Thomas’s stomach sank. “And how did they go from living in suburbia to living in a group home?”
She hesitated, but he wasn’t sure if it was because it was something truly awful or just because she was having second thoughts about inviting him in. What they were doing was highly illegal. Handing over these boys to Thomas essentially meant making them disappear from this life and reappear a few months later as two entirely new people. It meant acknowledging that these children would become research subjects, even though that came with the perks of being raised by a billionaire.
Thomas was good to his sons. And they were his sons. For all of his grand plans to train these children to do what was in their very nature to do, he still loved his children. He wanted them to succeed, wanted them to exceed all expectations and limitations society often placed on people like them.
Dr. Rice finally spoke. “They tried to separate them. It didn’t…go well.”
“Separate them?” Thomas echoed.
Dr. Rice’s lip curled in disgust. “Yes. The parents got divorced, blamed the stress of trying to raise two boys with severe mental issues—their words, not mine. Said before the adoption, they were a perfect couple. When they divorced, they decided they would each take a twin and move far away from each other like it was the fuckingParent Trap.” She must have realized what she said because she darted her gaze to him. “Sorry.”
Thomas shook his head, waving a hand dismissively. “Don’t be sorry. That’s a terrible thing to do to children, twins or not.”
Dr. Rice made a derisive sound. “She called it an equal division of assets.”
“Christ,” Thomas muttered. Maybe the mother was the psychopath? “What happened once they separated the boys?”
Dr. Rice tilted her head, leaning in closer to the window. “They…went feral.”
“Feral?” Thomas parroted.
Dr. Rice nodded again, watching the two boys lying together, still occasionally laughing or making funny faces like any typical six-year-old might. “Within an hour or two, the boys became inconsolable. After around twenty-four hours, they grew violent.”
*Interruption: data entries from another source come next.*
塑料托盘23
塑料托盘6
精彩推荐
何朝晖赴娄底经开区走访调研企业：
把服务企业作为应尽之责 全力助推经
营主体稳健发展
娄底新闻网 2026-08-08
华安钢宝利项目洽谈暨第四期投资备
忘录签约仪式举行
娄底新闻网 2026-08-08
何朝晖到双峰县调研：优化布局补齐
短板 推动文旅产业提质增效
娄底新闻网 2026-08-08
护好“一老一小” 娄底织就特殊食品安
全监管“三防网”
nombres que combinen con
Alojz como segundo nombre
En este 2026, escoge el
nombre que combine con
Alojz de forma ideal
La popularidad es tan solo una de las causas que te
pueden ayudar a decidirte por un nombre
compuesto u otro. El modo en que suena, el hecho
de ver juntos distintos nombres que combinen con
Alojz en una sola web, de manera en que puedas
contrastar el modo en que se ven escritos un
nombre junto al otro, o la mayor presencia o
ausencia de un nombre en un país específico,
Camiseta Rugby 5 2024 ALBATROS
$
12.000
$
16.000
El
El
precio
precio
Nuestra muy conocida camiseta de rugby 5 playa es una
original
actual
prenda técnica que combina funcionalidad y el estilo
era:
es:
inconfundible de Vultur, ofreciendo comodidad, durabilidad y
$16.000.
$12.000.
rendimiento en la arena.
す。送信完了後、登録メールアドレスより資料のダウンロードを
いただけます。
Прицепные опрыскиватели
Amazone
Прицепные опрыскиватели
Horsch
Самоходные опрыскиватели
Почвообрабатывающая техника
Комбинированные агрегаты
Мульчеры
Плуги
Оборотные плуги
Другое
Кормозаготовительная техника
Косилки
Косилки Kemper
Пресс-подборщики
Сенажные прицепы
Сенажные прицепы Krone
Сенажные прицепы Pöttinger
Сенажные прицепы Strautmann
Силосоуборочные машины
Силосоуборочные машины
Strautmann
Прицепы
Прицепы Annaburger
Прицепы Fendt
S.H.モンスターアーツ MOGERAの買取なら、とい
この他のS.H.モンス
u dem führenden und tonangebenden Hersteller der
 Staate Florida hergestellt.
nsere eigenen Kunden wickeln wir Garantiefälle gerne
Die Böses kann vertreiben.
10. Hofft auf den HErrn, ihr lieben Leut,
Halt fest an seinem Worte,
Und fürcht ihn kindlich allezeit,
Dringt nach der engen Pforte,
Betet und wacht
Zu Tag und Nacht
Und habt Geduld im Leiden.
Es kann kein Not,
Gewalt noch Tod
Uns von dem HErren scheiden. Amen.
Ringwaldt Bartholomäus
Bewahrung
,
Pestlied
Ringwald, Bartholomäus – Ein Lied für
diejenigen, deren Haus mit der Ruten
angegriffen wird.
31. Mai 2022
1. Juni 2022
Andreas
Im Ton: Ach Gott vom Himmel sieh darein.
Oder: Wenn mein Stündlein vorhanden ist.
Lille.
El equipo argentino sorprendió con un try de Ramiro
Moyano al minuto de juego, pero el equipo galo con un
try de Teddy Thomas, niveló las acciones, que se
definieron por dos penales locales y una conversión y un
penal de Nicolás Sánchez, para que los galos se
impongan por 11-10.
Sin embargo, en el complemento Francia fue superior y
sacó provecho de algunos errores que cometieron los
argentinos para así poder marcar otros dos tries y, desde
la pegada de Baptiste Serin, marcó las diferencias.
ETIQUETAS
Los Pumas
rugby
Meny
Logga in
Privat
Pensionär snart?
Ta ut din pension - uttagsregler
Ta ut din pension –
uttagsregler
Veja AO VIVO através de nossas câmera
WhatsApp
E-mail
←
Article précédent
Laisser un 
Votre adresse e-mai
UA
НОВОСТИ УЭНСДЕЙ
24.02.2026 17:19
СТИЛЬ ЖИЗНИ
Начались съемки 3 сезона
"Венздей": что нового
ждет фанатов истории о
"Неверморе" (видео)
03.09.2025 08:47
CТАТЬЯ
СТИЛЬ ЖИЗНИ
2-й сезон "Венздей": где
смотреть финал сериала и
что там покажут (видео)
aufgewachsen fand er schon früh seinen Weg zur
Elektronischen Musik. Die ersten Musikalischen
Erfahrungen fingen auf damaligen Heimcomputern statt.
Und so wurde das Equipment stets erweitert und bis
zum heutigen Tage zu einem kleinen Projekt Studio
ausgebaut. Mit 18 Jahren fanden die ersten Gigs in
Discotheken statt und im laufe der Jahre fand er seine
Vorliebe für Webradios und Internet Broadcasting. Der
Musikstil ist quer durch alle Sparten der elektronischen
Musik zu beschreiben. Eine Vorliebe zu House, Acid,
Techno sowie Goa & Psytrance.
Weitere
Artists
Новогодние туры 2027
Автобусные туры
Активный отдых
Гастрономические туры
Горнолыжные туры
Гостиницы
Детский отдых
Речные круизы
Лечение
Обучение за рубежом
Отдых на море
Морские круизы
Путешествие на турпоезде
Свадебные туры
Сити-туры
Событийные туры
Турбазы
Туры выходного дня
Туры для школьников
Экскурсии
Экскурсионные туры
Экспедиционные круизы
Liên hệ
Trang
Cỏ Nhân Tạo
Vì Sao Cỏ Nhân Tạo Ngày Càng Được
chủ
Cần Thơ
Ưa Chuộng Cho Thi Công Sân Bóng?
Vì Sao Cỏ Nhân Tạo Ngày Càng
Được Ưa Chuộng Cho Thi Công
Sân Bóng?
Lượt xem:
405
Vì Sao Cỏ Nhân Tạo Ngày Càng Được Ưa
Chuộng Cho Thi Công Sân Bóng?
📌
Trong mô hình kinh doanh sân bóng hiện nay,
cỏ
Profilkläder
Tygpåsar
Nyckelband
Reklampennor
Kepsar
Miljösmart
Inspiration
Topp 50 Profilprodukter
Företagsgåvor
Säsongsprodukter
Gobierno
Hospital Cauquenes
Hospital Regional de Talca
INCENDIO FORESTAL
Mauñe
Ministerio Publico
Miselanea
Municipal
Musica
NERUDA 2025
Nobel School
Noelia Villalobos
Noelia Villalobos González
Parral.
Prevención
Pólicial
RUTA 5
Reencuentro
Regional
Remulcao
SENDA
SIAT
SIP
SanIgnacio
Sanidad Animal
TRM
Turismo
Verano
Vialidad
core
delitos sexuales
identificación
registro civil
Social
“How violent?” Thomas asked, also leaning in.
“Biting, kicking, scratching. Within two days, they’d stopped speaking, stopped eating. They would scream for hours, urinate on the floors, kick holes in the walls, scratch at their parents. Often at the same time their sibling was engaging in the same behavior.”
Thomas processed that information. “I’m assuming the state intervened in one or both cases?”
Dr. Rice frowned. “The parents decided to put each of them on a seventy-two hour psych hold. When that hold was up, the state—for whatever reason—said they weren’t a danger to themselves or others and ordered they be released.”
Thomas frowned. “Yet, they’re here.”
“The parents refused to take them back.”
Refused? “An adoption is a legally binding contract. You cannot simply refuse to take custody of your children.”
“You can when you’re an attorney, it seems. The woman claimed she was given fraudulent information regarding the children’s pasts. Said the adoption agency failed to disclose that the children had been terribly neglected for the first six months of their lives, leading to a severe attachment disorder. She had the adoption overturned.”
Thomas took a deep breath and let it out. Children weren’t disposable. They weren’t props to be moved around on a set. He knew his outrage smacked of hypocrisy. It wasn’t like he was some saint, taking in the needy. He also had an agenda, an ulterior motive, but that didn’t mean he’d treat these boys as such. It didn’t mean he wouldn’t love and care for them, even if they were incapable of returning that affection.
“The acting out only started when they were separated?”
“Before that, they were still distant, but the parents were workaholics who left them to be raised primarily by a nanny. There’s no way of truly knowing whether they could have grown to have some attachment to the family eventually. But while the boys were being held on their psych hold, the mother found out she was pregnant, and she and her husband decided to give their relationship another try…without the boys. She thought they might be a danger to the baby.”
Thomas arched a brow. “Was there any validity to the theory?”
Dr. Rice shrugged. “They have been perfectly polite here. They do as they’re asked. They share their toys, pick up after themselves. They are both incredibly gifted, though in completely opposite ways. As long as we make no attempt to separate them, they appear perfectly content. They just aren’t particularly affectionate.”
Dr. Rice’s implication was clear. She wouldn’t allow Thomas to take one without the other. Not that he ever would. That would simply be cruel, and Thomas was many things but not cruel.
“Why am I here, Dr. Rice? I’m sure you understand what I’m looking for. You clearly have powerful connections if you know what I do, if you’ve been told of my research.”
Dr. Rice turned to Thomas, giving a heavy sigh. “While they are intelligent, polite, and respectful, they are also most definitely…void.”
“Void?”
She glanced back at them. “There’s nothing there. When you look at them, they study you. They profile you. And more than that…they do it as a team. They can communicate telepathically. I never really believed that was something twins could truly do, not until them. But there’s no doubt they’re speaking to each other.”